▸ **TASK TO COMPLETE**: With the pictures omitted, print exactly the lines below, from the one containing "is playing position is" through the one containing "-Bienko, 1951", and nothing else.

[Dataset entries]

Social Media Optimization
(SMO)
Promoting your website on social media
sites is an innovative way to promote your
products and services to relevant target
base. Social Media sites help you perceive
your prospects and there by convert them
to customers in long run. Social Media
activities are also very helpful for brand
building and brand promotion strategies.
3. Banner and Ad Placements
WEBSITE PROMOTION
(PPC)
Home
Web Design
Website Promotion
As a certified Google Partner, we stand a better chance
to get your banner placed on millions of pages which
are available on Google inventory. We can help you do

==

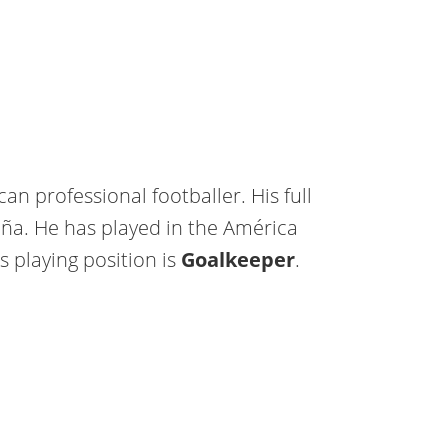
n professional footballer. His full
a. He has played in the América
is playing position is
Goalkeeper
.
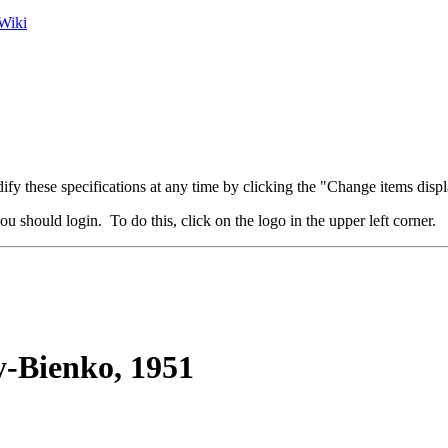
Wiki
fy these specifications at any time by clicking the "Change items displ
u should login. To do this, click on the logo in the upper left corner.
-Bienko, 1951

▸ **ANSWER BOX**:
is playing position is
Goalkeeper
.
Wiki
fy these specifications at any time by clicking the "Change items displ
u should login. To do this, click on the logo in the upper left corner.
-Bienko, 1951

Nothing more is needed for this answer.